TASK MATERIAL ▸
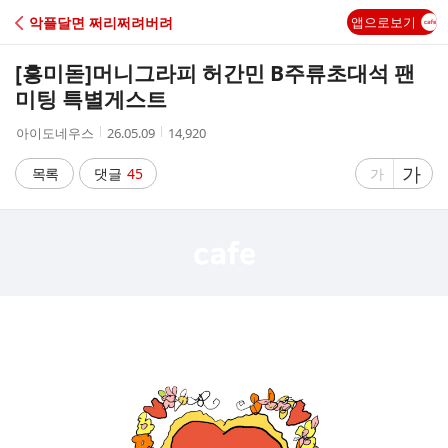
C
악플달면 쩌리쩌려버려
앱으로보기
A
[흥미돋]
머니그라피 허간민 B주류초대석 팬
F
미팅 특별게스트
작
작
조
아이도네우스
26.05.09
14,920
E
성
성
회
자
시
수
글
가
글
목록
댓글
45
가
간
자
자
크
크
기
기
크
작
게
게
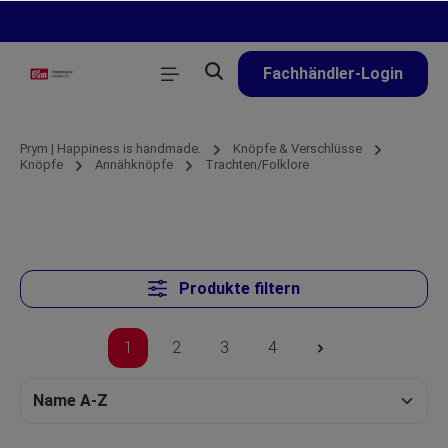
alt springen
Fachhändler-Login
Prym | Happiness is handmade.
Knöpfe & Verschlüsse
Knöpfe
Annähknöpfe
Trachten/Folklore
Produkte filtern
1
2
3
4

WHAT YOU NEED TO DO ▸
Although the entries contain pictures, copy everything else in them exactly.

FINISHED TASK ▸
C
악플달면 쩌리쩌려버려
앱으로보기
A
[흥미돋]
머니그라피 허간민 B주류초대석 팬
F
미팅 특별게스트
작
작
조
아이도네우스
26.05.09
14,920
E
성
성
회
자
시
수
글
가
글
목록
댓글
45
가
간
자
자
크
크
기
기
크
작
게
게
alt springen
Fachhändler-Login
Prym | Happiness is handmade.
Knöpfe & Verschlüsse
Knöpfe
Annähknöpfe
Trachten/Folklore
Produkte filtern
1
2
3
4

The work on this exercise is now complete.